Salgın tedbirleri kapsamında iş yeri kapanan işletmeler için devletin kayıpları telafi edecek nitelikte bir çalışma yapacağına inanıyorum. Yıllardır verilen emeklerin salgın sürecine kurban edilmemesi gerekiyor. Bu ve benzeri işletmelerimizin salgından sonra da varlıklarını sürdürebilmeleri için desteklerin arttırılmasını, her sektöre özel bir paket hazırlanmasını ve kapsamlı olarak değerlendirilmesini talep ediyoruz.

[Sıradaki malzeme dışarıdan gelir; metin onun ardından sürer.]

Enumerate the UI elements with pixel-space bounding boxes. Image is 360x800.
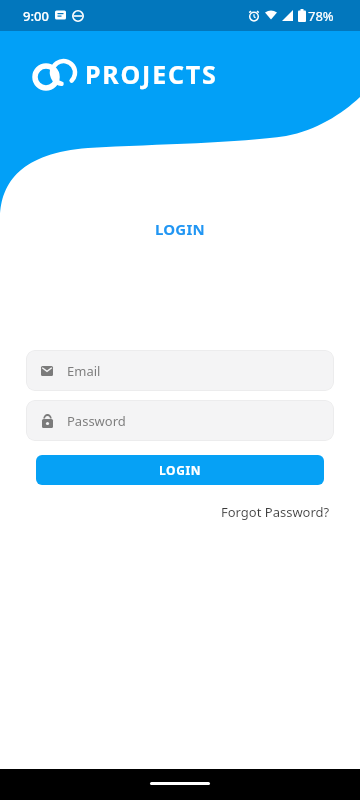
staticText: 9:00	[23, 7, 49, 25]
button[interactable]: Password	[26, 400, 334, 441]
staticText: 78%	[308, 7, 334, 25]
staticText: LOGIN	[155, 219, 205, 239]
button[interactable]: Forgot Password?	[221, 503, 330, 521]
staticText: Forgot Password?	[221, 503, 330, 521]
staticText: Email	[67, 362, 101, 380]
staticText: Password	[67, 412, 126, 430]
staticText: LOGIN	[159, 462, 202, 478]
staticText: PROJECTS	[85, 57, 218, 91]
button[interactable]: LOGIN	[36, 455, 324, 485]
button[interactable]: Email	[26, 350, 334, 391]
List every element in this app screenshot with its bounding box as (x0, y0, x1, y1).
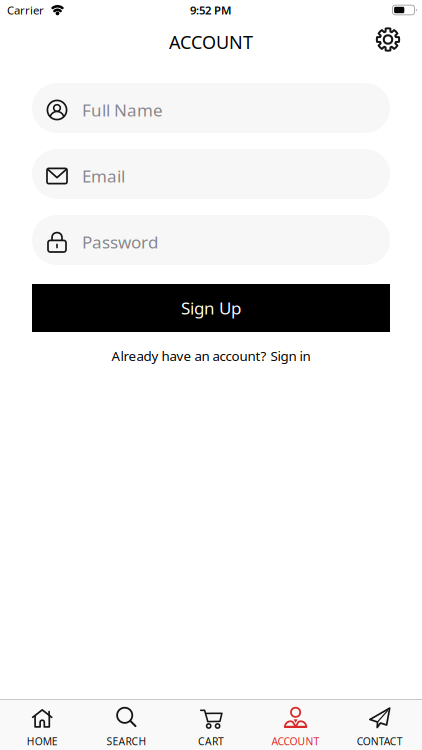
button[interactable]: HOME (0, 705, 84, 749)
staticText: ACCOUNT (271, 734, 319, 748)
staticText: Sign in (270, 347, 310, 365)
staticText: Password (82, 231, 158, 253)
staticText: HOME (27, 734, 58, 748)
button[interactable]: SEARCH (84, 705, 169, 749)
staticText: CART (198, 734, 224, 748)
button[interactable]: Email (32, 149, 390, 199)
button[interactable]: ACCOUNT (253, 705, 338, 749)
staticText: Sign Up (181, 297, 241, 319)
button[interactable]: CONTACT (338, 705, 422, 749)
button[interactable]: CART (169, 705, 253, 749)
button[interactable]: Full Name (32, 83, 390, 133)
button[interactable]: Password (32, 215, 390, 265)
staticText: CONTACT (357, 734, 403, 748)
staticText: Already have an account? (112, 347, 266, 365)
staticText: 9:52 PM (190, 2, 232, 18)
button[interactable]: Sign in (270, 347, 310, 365)
staticText: SEARCH (107, 734, 147, 748)
button[interactable]: Sign Up (32, 284, 390, 332)
staticText: Carrier (7, 2, 44, 18)
staticText: Full Name (82, 99, 163, 121)
staticText: Email (82, 165, 125, 187)
staticText: ACCOUNT (169, 30, 253, 54)
button[interactable]: Settings (375, 26, 422, 52)
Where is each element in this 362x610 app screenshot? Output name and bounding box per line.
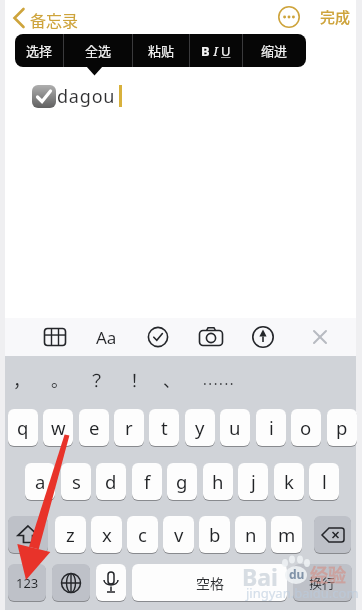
staticText: I bbox=[210, 42, 221, 60]
button[interactable]: 123 bbox=[8, 564, 46, 601]
button[interactable]: c bbox=[127, 516, 158, 553]
staticText: 完成 bbox=[320, 6, 351, 28]
button[interactable]: ， bbox=[6, 362, 36, 396]
button[interactable] bbox=[197, 323, 225, 351]
staticText: o bbox=[300, 415, 312, 440]
staticText: ...... bbox=[203, 370, 236, 389]
button[interactable] bbox=[144, 323, 172, 351]
staticText: a bbox=[35, 469, 46, 494]
staticText: 、 bbox=[163, 367, 180, 392]
button[interactable]: ？ bbox=[81, 362, 111, 396]
button[interactable]: 备忘录 bbox=[8, 4, 98, 32]
staticText: dagou bbox=[57, 84, 116, 109]
staticText: du bbox=[289, 566, 305, 582]
button[interactable]: z bbox=[55, 516, 86, 553]
button[interactable]: 选择 bbox=[15, 34, 63, 67]
button[interactable]: Aa bbox=[92, 323, 120, 351]
button[interactable]: f bbox=[132, 463, 162, 500]
button[interactable]: k bbox=[274, 463, 304, 500]
staticText: Bai bbox=[242, 561, 278, 592]
staticText: 。 bbox=[51, 367, 68, 392]
button[interactable]: a bbox=[25, 463, 55, 500]
staticText: jingyan.baidu.com bbox=[246, 584, 359, 602]
button[interactable]: 。 bbox=[44, 362, 74, 396]
staticText: f bbox=[144, 469, 151, 494]
staticText: r bbox=[125, 415, 133, 440]
button[interactable]: 全选 bbox=[64, 34, 132, 67]
staticText: 123 bbox=[16, 574, 39, 592]
button[interactable]: 缩进 bbox=[243, 34, 306, 67]
button[interactable]: ！ bbox=[119, 362, 149, 396]
staticText: q bbox=[17, 415, 29, 440]
button[interactable] bbox=[306, 323, 334, 351]
staticText: c bbox=[138, 522, 147, 547]
staticText: e bbox=[89, 415, 100, 440]
staticText: v bbox=[174, 522, 184, 547]
staticText: u bbox=[229, 415, 241, 440]
button[interactable] bbox=[249, 323, 277, 351]
button[interactable] bbox=[8, 516, 48, 553]
staticText: 全选 bbox=[85, 41, 112, 60]
staticText: p bbox=[336, 415, 348, 440]
button[interactable] bbox=[277, 5, 301, 29]
button[interactable]: r bbox=[114, 409, 144, 446]
button[interactable]: B bbox=[190, 34, 242, 67]
staticText: z bbox=[66, 522, 75, 547]
button[interactable] bbox=[32, 85, 56, 108]
staticText: U bbox=[221, 42, 231, 60]
staticText: g bbox=[176, 469, 188, 494]
staticText: m bbox=[278, 522, 296, 547]
button[interactable] bbox=[314, 516, 351, 553]
button[interactable]: g bbox=[167, 463, 197, 500]
staticText: d bbox=[105, 469, 117, 494]
button[interactable]: e bbox=[79, 409, 109, 446]
button[interactable]: b bbox=[199, 516, 230, 553]
button[interactable]: x bbox=[91, 516, 122, 553]
button[interactable]: u bbox=[220, 409, 250, 446]
staticText: b bbox=[209, 522, 221, 547]
button[interactable]: h bbox=[203, 463, 233, 500]
button[interactable]: 换行 bbox=[293, 564, 352, 601]
staticText: 缩进 bbox=[261, 41, 288, 60]
button[interactable]: p bbox=[327, 409, 357, 446]
button[interactable]: 空格 bbox=[132, 564, 287, 601]
staticText: y bbox=[195, 415, 205, 440]
staticText: Aa bbox=[96, 326, 117, 349]
staticText: ！ bbox=[126, 367, 143, 392]
button[interactable] bbox=[41, 323, 69, 351]
button[interactable]: w bbox=[43, 409, 73, 446]
staticText: n bbox=[245, 522, 257, 547]
button[interactable]: m bbox=[271, 516, 302, 553]
button[interactable]: n bbox=[235, 516, 266, 553]
staticText: 选择 bbox=[26, 41, 53, 60]
button[interactable]: y bbox=[185, 409, 215, 446]
button[interactable]: d bbox=[96, 463, 126, 500]
button[interactable]: ...... bbox=[193, 362, 245, 396]
button[interactable]: 完成 bbox=[316, 5, 354, 29]
button[interactable] bbox=[96, 564, 126, 601]
button[interactable]: 粘贴 bbox=[133, 34, 189, 67]
button[interactable]: s bbox=[61, 463, 91, 500]
button[interactable]: o bbox=[291, 409, 321, 446]
button[interactable] bbox=[52, 564, 90, 601]
staticText: l bbox=[322, 469, 327, 494]
staticText: t bbox=[161, 415, 168, 440]
button[interactable]: q bbox=[8, 409, 38, 446]
staticText: i bbox=[269, 415, 274, 440]
button[interactable]: l bbox=[309, 463, 339, 500]
staticText: ， bbox=[13, 367, 30, 392]
button[interactable]: i bbox=[256, 409, 286, 446]
button[interactable]: j bbox=[238, 463, 268, 500]
button[interactable]: v bbox=[163, 516, 194, 553]
staticText: B bbox=[201, 42, 210, 60]
staticText: 备忘录 bbox=[30, 8, 79, 31]
staticText: 换行 bbox=[309, 573, 336, 592]
staticText: k bbox=[284, 469, 294, 494]
button[interactable]: 、 bbox=[156, 362, 186, 396]
staticText: 空格 bbox=[196, 573, 224, 593]
staticText: x bbox=[102, 522, 112, 547]
staticText: 经验 bbox=[310, 561, 346, 587]
button[interactable]: t bbox=[149, 409, 179, 446]
staticText: w bbox=[51, 415, 66, 440]
staticText: 粘贴 bbox=[148, 41, 175, 60]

Özellikle salgın tedbirlerinden etkilendiği için nakit akışı bozulan firmaların kredi anapara ve faiz ödemelerinin ertelenmesi ve ilave finansman desteği, vergi borçlarının yapılandırılması, vergisel ödevlerin yerine getirilmesi mümkün olmayacağından, mücbir sebep ilan edilmesi, faaliyeti durdurulan firmaların işletme giderlerinin, çek, senet, KDV, SGK ve benzeri resmi ödemelerinin ertelenmesi, güçlü bir koruma paketinin hayata geçirilmesi önem arz etmektedir.

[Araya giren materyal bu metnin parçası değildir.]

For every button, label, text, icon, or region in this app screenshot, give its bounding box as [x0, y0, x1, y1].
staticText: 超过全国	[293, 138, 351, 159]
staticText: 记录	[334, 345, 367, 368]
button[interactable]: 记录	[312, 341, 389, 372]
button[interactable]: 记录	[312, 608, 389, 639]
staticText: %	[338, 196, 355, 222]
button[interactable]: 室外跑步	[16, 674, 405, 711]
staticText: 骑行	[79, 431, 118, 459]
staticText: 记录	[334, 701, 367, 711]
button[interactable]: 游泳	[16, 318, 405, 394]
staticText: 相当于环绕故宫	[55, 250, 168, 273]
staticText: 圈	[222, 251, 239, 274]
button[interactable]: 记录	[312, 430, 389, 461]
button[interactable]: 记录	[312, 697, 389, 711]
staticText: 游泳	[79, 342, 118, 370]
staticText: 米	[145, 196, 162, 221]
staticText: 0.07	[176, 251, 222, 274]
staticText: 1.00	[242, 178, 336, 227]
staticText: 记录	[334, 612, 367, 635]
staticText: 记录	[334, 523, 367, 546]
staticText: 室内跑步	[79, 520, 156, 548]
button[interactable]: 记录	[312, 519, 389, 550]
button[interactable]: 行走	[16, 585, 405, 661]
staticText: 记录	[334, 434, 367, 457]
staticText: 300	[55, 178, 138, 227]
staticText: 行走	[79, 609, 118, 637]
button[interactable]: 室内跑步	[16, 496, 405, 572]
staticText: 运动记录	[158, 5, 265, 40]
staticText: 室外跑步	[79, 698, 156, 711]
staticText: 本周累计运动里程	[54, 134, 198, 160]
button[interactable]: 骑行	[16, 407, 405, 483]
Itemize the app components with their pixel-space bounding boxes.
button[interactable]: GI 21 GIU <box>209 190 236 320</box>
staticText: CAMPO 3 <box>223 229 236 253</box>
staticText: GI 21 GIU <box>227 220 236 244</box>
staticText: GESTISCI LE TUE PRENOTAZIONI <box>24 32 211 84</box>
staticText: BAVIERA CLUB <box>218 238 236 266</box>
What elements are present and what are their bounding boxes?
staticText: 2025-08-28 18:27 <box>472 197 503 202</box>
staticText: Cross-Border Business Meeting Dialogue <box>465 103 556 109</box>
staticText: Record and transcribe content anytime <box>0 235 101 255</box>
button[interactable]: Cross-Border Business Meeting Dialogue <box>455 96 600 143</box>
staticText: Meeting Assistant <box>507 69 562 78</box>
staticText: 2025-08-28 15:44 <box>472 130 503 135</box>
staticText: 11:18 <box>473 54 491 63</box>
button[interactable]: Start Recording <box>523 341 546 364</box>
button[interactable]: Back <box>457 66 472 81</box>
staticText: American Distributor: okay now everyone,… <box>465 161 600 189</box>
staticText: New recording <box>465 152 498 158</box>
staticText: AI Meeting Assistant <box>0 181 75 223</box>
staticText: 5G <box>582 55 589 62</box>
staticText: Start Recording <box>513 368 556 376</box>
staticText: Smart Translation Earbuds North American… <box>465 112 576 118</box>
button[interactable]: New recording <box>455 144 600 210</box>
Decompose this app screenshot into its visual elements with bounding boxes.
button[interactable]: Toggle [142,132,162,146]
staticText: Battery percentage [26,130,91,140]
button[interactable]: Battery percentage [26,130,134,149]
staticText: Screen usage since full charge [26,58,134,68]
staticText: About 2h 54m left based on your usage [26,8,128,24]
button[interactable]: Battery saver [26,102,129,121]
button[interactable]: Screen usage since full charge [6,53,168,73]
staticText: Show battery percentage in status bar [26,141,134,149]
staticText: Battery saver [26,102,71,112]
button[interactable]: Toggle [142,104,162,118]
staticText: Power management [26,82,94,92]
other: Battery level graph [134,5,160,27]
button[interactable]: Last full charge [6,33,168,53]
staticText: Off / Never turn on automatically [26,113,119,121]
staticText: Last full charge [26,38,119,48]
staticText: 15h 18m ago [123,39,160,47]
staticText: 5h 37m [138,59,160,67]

Hükümetimiz bu tür konularda her zaman imkanları doğrultusunda iş dünyasının yanında oldu. Bu süreçte de mağduriyetin giderilmesi için gayret edeceklerinden şüphemiz yoktur. Yaşanan salgın sürecinin gölgesinde ilerleyen ekonominin çarkları herşeye rağmen dönmeye devam ediyor. Baktığımızda 12 Nisan’da açıklanan işgücü istatistiklerine göre işsizlik oranı 2021 yılı şubat ayında bir önceki yılın aynı ayına göre 0,6 puan artarak %14,1 seviyesinde gerçekleşti. Söz konusu ayda istihdam edilenlerin sayısı 27 milyon 150 bin kişi, istihdam oranı ise yüzde 42,9 oldu. Bu rakamlarda özellikle istihdamı korumaya yönelik teşvik edici düzenlemelerin etkileri görülmektedir. Bu doğrultuda sürekli dile getirdiğimiz kısa çalışma ödeneğinin 30 Haziran’a kadar uzatılması iş dünyamıza bir nebze de olsa rahatlık sağlamış oldu.

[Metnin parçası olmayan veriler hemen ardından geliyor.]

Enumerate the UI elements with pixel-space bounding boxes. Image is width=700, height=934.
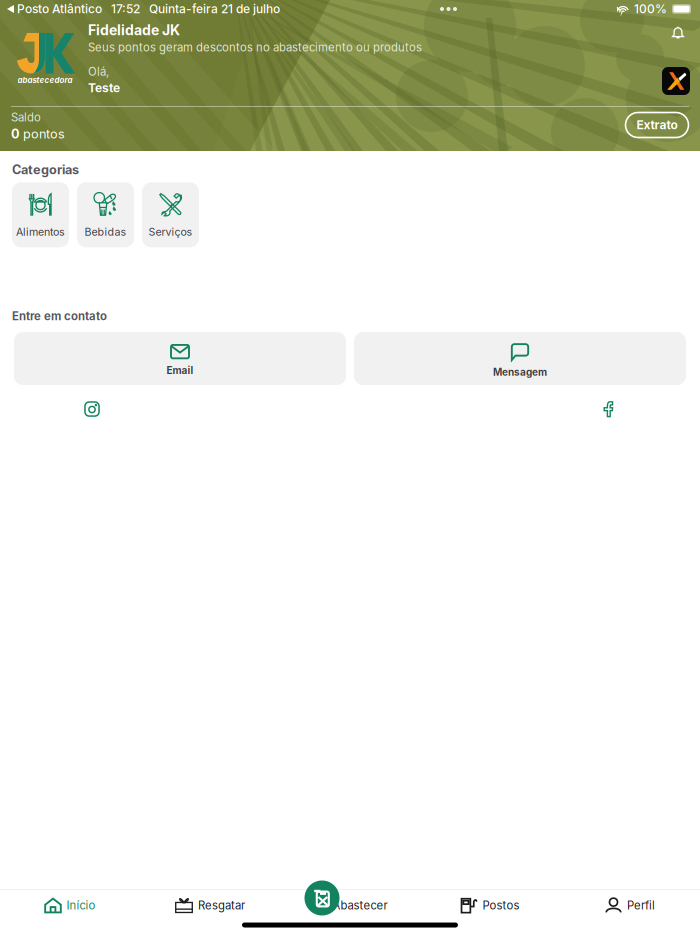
button[interactable]: Perfil xyxy=(560,882,700,928)
staticText: Teste xyxy=(88,81,120,95)
button[interactable]: Início xyxy=(0,882,140,928)
staticText: Olá, xyxy=(88,65,109,79)
staticText: Resgatar xyxy=(198,899,245,912)
staticText: 0 xyxy=(11,126,20,142)
button[interactable]: Parceiro xyxy=(662,67,690,95)
staticText: Mensagem xyxy=(493,366,547,378)
staticText: Alimentos xyxy=(16,225,65,238)
staticText: Bebidas xyxy=(84,225,126,238)
staticText: Abastecer xyxy=(332,899,388,912)
staticText: Quinta-feira 21 de julho xyxy=(149,2,280,16)
staticText: Entre em contato xyxy=(12,309,107,323)
staticText: Início xyxy=(66,899,96,912)
button[interactable]: Abastecer xyxy=(304,880,340,916)
staticText: Postos xyxy=(482,899,520,912)
staticText: Saldo xyxy=(11,110,41,124)
button[interactable]: Email xyxy=(14,332,346,385)
button[interactable]: Notificações xyxy=(665,22,691,44)
staticText: pontos xyxy=(23,126,65,142)
button[interactable]: Postos xyxy=(420,882,560,928)
button[interactable]: Mensagem xyxy=(354,332,686,385)
button[interactable]: Alimentos xyxy=(12,182,69,247)
staticText: Extrato xyxy=(636,118,678,132)
button[interactable]: Facebook xyxy=(587,395,629,423)
staticText: Perfil xyxy=(627,899,655,912)
button[interactable]: Instagram xyxy=(71,395,113,423)
staticText: Serviços xyxy=(148,225,192,238)
staticText: Email xyxy=(166,364,194,376)
button[interactable]: Resgatar xyxy=(140,882,280,928)
staticText: abastecedora xyxy=(18,75,72,85)
staticText: Posto Atlântico xyxy=(17,2,102,16)
button[interactable]: Bebidas xyxy=(77,182,134,247)
staticText: 100% xyxy=(634,2,667,16)
button[interactable]: Abastecer xyxy=(280,882,420,928)
staticText: Seus pontos geram descontos no abastecim… xyxy=(88,41,422,54)
staticText: 17:52 xyxy=(111,2,140,16)
button[interactable]: Extrato xyxy=(626,112,688,138)
staticText: Categorias xyxy=(12,162,79,177)
button[interactable]: Serviços xyxy=(142,182,199,247)
staticText: Fidelidade JK xyxy=(88,22,180,39)
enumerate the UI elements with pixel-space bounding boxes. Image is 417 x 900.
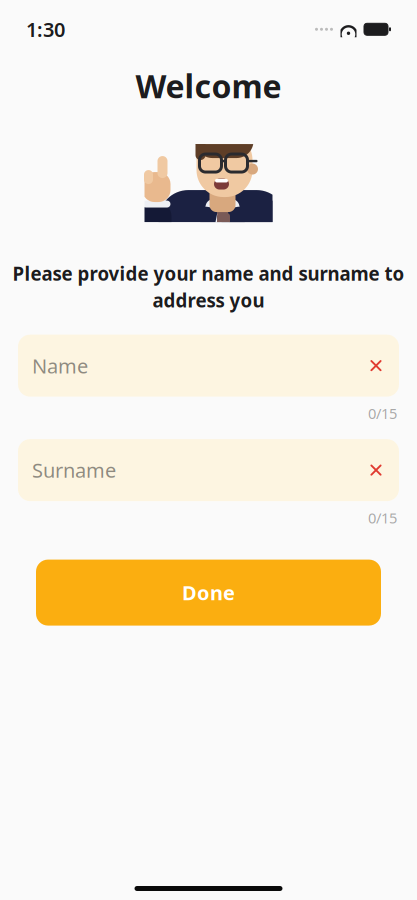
button[interactable]: Name xyxy=(18,335,399,397)
staticText: Done xyxy=(182,579,235,606)
staticText: 0/15 xyxy=(368,404,397,423)
button[interactable]: Surname xyxy=(18,439,399,501)
button[interactable]: Done xyxy=(36,560,381,626)
staticText: 0/15 xyxy=(368,508,397,528)
staticText: Welcome xyxy=(136,65,282,107)
staticText: 1:30 xyxy=(26,16,65,43)
staticText: Name xyxy=(32,352,88,379)
staticText: Please provide your name and surname to xyxy=(12,261,404,286)
staticText: Surname xyxy=(32,457,116,483)
staticText: address you xyxy=(152,288,264,313)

İhracata baktığımızda hem ülke geneli hem de Sakarya adına memnuniyet verici rakamlarla karşılaşıyoruz. Sakarya'dan yılın ilk çeyreğinde 139 ülkeye yaklaşık 1,5 milyar dolarlık ihracat gerçekleştirildi. Mart ayında bir önceki aya göre ihracatını yüzde 8,2 artırarak yükselişini sürdüren ilimiz, yılın ilk çeyreğinde ülke ihracatına yüzde 5,4 katkı sağladı. Ülke geneline de baktığımızda Mart ayı itibariyle, 18 milyar doları aşarak, yeni bir Cumhuriyet tarihi aylık ihracat rekoruna imza atan Türk ihracatçısı, hiç şüphesiz Mart ayı sanayi üretimine de ciddi bir artış getirmiş olacaktır.

Doku kültürü laboratuvarı
2018 yılında yönetim kurulu olarak seçildiğimizde, önceki yönetim tarafından projelendirilen ek hizmet binaları ve Sakarya tarımsal ürünler üretim mükemmeliyet merkezi çalışmalarının tamamlanmasına ağırlık verdik. Mevcut binamızın revizyon çalışmalarını tamamladık. Kalkınma ajansı desteği ile yapılan Doku Kültürü Laboratuvarı proje bütçesinin yüzde 44’ü SATSO bütçesinden, yüzde 56’sı marka tarafından karşılandı. Doku kültürü laboratuvarımızın işletilmesi için ihale sürecine hazırlanıyoruz. İhale sonucunda, laboratuvarın işletme hakkı uzman bir firmaya ihale edilecek. Odamız ve kalkınma ajansı işbirliği ile bir ihale şartnamesi hazırlandı. Bu ihale kalkınma ajansına bağlı 5 ildeki oda ve borsa üyesi firmalara da açık olacak. 

Hammadde sıkıntısı
İç pazardaki ham madde temininde yaşanan sıkıntılar, katma değerli ürünlerin üretilmesi sürecine olumsuz yönde etki ediyor. Sektörde faaliyet gösteren üyelerimizden gelen geri dönüşlerde özellikle mobilya sektöründe sunta ve MDF başta olmak üzere, plastik sektöründe kauçuk tozu, elektrik-elektromekanik, demir-çelik, otomotiv ve tarım gibi sektörlerde yaşanan hammadde sorunu beraberinde birçok sektörü de olumsuz etkilemektedir. Meclis toplantılarımız, müşterek meslek komiteleri toplantılarımız, komite-komisyon ve kurul başkanları toplantılarımızda sizlerin sıklıkla dile getirdiği hammadde sorununu basın aracılığı ile gündeme getirerek, ilgili kurum ve kuruluşlara aktararak çözümü noktasında da çalışmalar yürütüyoruz.

Talepler
Odamıza zaman zaman gelen ve önemli olduğunu düşündüğümüz birkaç konuya değinmek istiyoruz. Büyükşehir Yasası nedeni ile mahalle statüsüne dönüştürülen köylerimizde hayvancılık tesisi kurmak isteyen yatırımcılar ilimizi tercih etmiyor. Özellikle karşılaştıkları fazlaca prosedür nedeni ile il özel idarelerinin olduğu Bolu veya Bilecik gibi illerimizde yatırım yapmaya eğilim gösteriyor. Sakarya tarımında, bitkisel üretim, hayvancılık üretiminden ayrı düşünülemez. Bu nedenle işletmelerimizin ekonomik bir işletme olabilmesi için hayvancılık ve bitkisel üretim birlikte olmalıdır. Bu konularda gerekli kolaylaştırıcı yasal düzenlemeler yapılmalıdır. Ayrıca arazi toplulaştırması konusuna da ağırlık verilmesi gerektiğini düşünüyorum”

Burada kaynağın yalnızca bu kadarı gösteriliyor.